Sunday, May 16, 2010

The role of health-care and retirement benefits in a postindustrial economy

It is not news to anyone that the United States produces nothing anymore. We have transitioned from an industrial to a service based economy in roughly thirty years in a process dubbed deindustrialization. The typical job in the 1950s was a life long, well paid, pensioned, unionized, and relatively secure manufacturing job. These jobs have recently been replaced by mechanization or outsourced to Southeast Asia. The American economy is now a service sector economy, specialization in the provision of services such as food, medical care, education among other things. The jobs found in the service sector are for the most part short term, lacking in job security, non-unionized, and with few retirement or healthcare benefits. My question is; how do pensions and healthcare coverage fit in with this new organization of our economy?

In our former industrialized economy, health-care was provided primarily by the unions and the corporations themselves. Pensions were provided by the government through Social Security and through the corporations. In a service sector economy, it is impossible for employers to provide adequate health-care and pensions to their employees. Many of them are relatively temporary and low paid, leaving little reason to provide benefits. It is extremely inefficient to constantly shift between health-care policies. The same goes for pensions. It is impossible for modern service sector workers to acquire pensions because of their constantly shifting work situation.

Who should provide these services, if not the employer? My answer: the federal government. Jobs may shift endlessly and their employers go through periods of success and failure, but the government will always be there to pick up the tab. By having the federal government take over health-care coverage from the workers (preferably in a single payer system), it would consolidate the health care system and give the government a direct incentive to promote public health. By providing a strengthened Social Security system, workers could contribute a portion of their income to one source that would always be there, not one that will only be built during the duration of their employment.
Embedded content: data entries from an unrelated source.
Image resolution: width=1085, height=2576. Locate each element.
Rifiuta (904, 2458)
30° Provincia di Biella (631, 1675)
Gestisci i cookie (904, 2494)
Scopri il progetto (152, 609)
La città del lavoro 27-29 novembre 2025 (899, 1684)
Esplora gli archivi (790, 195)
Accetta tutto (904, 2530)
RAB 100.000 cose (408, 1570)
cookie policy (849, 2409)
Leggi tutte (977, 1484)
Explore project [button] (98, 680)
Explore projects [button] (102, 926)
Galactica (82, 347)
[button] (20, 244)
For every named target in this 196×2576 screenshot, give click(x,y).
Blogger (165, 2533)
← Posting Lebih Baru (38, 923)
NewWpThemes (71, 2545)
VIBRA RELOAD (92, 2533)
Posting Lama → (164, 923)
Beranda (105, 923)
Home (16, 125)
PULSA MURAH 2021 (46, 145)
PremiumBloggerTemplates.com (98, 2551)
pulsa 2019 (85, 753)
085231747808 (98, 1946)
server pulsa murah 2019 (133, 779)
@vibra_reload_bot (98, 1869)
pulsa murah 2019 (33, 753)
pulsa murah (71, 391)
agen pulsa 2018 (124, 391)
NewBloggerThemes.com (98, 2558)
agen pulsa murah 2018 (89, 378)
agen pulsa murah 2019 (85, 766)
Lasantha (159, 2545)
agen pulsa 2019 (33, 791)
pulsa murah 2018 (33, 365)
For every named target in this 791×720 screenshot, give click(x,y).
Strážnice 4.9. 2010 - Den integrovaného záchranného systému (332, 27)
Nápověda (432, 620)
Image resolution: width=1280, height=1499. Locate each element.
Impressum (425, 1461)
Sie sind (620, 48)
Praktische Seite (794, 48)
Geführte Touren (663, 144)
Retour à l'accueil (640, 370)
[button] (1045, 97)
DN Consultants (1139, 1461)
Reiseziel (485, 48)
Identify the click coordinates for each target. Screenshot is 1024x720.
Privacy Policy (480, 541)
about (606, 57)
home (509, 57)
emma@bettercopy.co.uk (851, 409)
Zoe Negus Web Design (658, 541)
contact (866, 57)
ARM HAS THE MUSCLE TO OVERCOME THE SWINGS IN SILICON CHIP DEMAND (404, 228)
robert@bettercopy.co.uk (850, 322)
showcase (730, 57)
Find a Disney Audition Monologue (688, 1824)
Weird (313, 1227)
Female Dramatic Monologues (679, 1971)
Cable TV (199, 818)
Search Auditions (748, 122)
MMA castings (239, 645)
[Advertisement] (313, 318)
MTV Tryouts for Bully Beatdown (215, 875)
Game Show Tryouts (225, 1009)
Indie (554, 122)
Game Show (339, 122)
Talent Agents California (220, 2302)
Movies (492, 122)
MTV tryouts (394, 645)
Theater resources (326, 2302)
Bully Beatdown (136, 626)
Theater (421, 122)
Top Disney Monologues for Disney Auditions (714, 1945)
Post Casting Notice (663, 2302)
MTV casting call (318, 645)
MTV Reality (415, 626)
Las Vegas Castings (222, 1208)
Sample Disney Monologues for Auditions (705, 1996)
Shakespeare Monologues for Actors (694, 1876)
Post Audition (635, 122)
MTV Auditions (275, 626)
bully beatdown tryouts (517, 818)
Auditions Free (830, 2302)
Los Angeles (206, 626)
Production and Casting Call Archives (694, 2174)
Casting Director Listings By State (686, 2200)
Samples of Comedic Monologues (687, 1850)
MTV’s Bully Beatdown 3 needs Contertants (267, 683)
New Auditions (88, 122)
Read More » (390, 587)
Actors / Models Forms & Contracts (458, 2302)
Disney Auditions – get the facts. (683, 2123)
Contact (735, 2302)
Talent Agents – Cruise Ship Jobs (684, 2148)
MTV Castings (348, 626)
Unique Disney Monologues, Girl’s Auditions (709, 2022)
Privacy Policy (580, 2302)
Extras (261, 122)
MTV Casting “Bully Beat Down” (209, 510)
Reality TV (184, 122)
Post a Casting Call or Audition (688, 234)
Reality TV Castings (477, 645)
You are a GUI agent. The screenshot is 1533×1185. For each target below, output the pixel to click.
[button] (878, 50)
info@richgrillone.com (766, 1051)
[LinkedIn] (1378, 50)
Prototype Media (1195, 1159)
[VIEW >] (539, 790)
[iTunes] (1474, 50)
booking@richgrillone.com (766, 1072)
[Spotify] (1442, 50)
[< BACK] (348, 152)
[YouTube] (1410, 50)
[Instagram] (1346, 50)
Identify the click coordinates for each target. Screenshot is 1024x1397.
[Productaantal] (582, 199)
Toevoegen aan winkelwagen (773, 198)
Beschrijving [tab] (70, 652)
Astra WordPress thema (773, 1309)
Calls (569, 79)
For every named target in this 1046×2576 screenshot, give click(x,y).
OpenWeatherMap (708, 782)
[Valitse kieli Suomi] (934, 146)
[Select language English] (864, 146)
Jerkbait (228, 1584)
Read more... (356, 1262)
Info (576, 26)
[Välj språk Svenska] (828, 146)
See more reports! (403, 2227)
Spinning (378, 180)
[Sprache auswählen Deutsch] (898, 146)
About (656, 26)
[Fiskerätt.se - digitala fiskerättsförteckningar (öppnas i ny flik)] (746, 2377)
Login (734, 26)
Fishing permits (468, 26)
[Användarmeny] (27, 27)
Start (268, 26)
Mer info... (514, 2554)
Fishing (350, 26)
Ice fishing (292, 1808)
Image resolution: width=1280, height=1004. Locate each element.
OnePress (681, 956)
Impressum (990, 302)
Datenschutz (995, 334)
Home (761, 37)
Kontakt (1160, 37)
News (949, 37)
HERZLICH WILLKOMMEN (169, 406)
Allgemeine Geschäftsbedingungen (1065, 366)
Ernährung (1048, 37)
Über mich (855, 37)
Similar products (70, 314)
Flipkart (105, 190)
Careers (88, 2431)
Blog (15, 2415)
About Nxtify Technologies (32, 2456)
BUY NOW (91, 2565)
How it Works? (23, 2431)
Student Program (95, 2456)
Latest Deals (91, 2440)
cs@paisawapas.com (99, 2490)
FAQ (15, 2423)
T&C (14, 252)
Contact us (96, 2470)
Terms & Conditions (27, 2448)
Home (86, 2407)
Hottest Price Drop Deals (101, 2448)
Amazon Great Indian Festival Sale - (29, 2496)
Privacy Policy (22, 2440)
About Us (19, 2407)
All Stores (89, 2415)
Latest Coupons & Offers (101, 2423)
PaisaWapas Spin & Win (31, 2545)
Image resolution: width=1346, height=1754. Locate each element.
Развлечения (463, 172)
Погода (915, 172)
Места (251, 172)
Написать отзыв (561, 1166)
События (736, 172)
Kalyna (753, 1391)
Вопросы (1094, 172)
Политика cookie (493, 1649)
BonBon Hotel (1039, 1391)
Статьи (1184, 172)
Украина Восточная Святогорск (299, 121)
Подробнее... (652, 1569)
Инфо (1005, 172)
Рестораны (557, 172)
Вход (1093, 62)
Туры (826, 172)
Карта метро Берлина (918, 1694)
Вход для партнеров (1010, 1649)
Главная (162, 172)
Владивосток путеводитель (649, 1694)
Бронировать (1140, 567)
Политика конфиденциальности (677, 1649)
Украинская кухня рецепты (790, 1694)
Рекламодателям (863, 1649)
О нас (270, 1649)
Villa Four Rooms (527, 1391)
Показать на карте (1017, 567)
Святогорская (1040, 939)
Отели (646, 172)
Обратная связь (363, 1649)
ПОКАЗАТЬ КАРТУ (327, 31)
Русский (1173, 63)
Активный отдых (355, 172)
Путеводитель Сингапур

The cost of the health care and pension shift to the federal government would be paid for by increased taxes on businesses. This might not even be necessary because the increased productivity and job creation of businesses without the constraints of health insurance for its workers would translate into an increase in tax revenue. The key to a service sector economy is portability. By giving responsibility to the federal government, workers' pensions and health care coverage would be absolutely portable, and likely save a lot of money along the way.

This is all hypothetical. The fact that we could barely pass a health care bill the Heritage Foundation was advocating for 16 years ago shows how unrealistic this is.